Hal ini karena, media sosial milik Elon Musk itu mengizinkan konten dewasa alias video porno di platform mereka.
Saat ini Indonesia memiliki Undang-undang Nomor 1 Tahun 2024 tentang perubahan kedua UU Informasi dan Transaksi Elektronik (ITE) yang mengatur mengenai masalah ini.
Menkominfo berpendapat bahwa setiap Penyelenggara Sistem Elektronik (PSE) yang beroperasi di wilayah hukum Indonesia, termasuk X, wajib tunduk dan patuh pada seluruh peraturan perundangan yang berlaku.
Pasal 27 ayat 1 UU ITE secara tegas melarang penyebaran konten pornografi, klausulnya berbunyi bahwa setiap orang dengan sengaja dan tanpa hak menyiarkan, mempertunjukkan, mendistribusikan, mentransmisikan, dan/atau membuat dapat diaksesnya Informasi Elektronik dan/atau Dokumen Elektronik yang memiliki muatan yang melanggar kesusilaan untuk diketahui umum.

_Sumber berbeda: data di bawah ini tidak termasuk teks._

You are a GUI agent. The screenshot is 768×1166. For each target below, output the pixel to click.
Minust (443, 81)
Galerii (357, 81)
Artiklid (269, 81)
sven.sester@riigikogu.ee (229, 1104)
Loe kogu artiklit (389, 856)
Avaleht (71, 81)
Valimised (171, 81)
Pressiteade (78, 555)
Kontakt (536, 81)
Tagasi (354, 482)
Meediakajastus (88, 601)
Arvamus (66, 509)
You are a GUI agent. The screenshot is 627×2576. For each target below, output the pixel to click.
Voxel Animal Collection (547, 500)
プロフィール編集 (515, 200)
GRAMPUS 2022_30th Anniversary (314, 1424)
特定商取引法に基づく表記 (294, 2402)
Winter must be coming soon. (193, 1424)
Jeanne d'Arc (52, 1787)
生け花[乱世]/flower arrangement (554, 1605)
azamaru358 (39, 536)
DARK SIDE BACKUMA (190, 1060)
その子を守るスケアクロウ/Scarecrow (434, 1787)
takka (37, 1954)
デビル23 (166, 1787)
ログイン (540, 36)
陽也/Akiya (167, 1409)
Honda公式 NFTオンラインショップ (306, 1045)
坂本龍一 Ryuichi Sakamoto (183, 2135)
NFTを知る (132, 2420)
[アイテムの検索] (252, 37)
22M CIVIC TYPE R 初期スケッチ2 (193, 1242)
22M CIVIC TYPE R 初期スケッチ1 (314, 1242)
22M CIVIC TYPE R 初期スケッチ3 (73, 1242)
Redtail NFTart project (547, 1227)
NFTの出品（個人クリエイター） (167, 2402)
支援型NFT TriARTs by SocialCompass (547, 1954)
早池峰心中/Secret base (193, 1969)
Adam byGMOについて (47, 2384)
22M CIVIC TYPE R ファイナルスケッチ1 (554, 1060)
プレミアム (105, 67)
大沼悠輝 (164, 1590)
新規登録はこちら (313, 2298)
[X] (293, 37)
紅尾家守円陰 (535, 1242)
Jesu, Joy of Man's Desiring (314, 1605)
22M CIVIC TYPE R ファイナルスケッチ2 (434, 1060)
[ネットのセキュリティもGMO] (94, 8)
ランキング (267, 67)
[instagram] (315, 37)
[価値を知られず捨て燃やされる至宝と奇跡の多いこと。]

Pelanggaran terhadap ketentuan ini terancam dengan pidana penjara paling lama 6 tahun dan/atau denda paling banyak Rp1 miliar.

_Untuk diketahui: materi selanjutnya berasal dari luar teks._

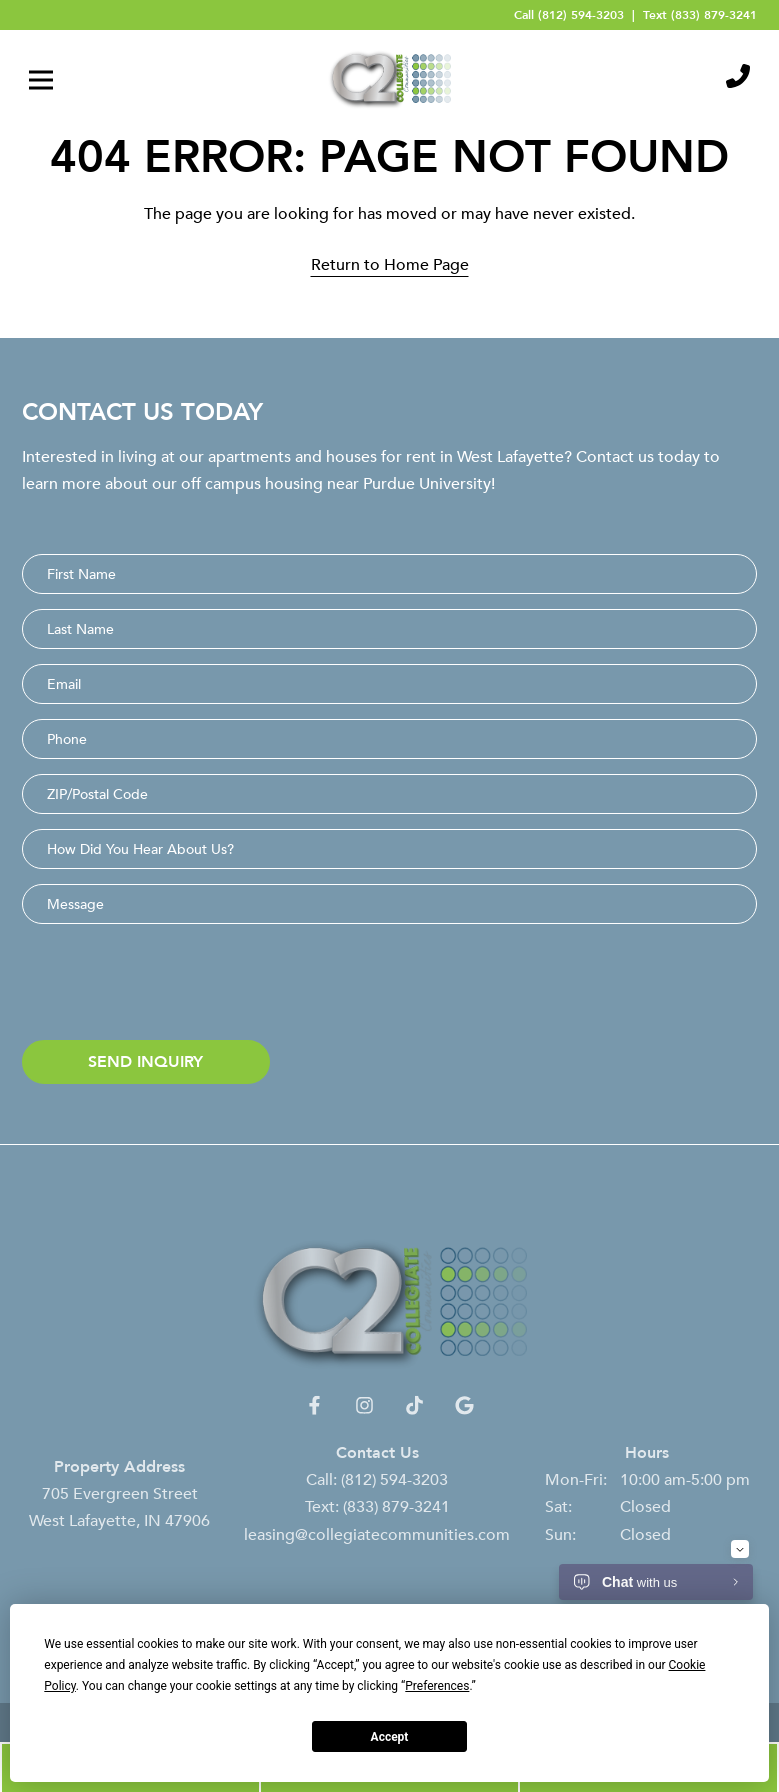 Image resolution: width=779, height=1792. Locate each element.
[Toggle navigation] (41, 80)
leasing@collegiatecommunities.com (377, 1547)
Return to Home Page (390, 264)
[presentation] (174, 986)
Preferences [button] (437, 1686)
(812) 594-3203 (581, 14)
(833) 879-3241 (714, 14)
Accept (390, 1737)
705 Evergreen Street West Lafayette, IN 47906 (119, 1519)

Menkominfo juga mengancam akan mengambil tindakan mulai dari teguran, take down konten, sampai penutupan akses terhadap pelanggar.
Direktur Jenderal Informasi dan Komunikasi Publik Kominfo Usman Kansong juga menekankan bahwa segala bentuk pornografi dilarang keras oleh berbagai perundangan di Indonesia.
Termasuk UU Antipornografi, Kitab Undang-undang Hukum Pidana (KUHP), dan UU ITE.
Kominfo memiliki mekanisme filter kata-kata kunci yang berhubungan dengan pornografi untuk mencegah konten tersebut.
Keputusan Menkominfo ini diambil sebagai imbalan dari kebijakan baru X yang mengizinkan pengguna memposting konten pornografi.
Kebijakan tersebut diresmikan oleh media sosial milik miliarder Elon Musk dan mencakup video dan gambar yang dihasilkan AI.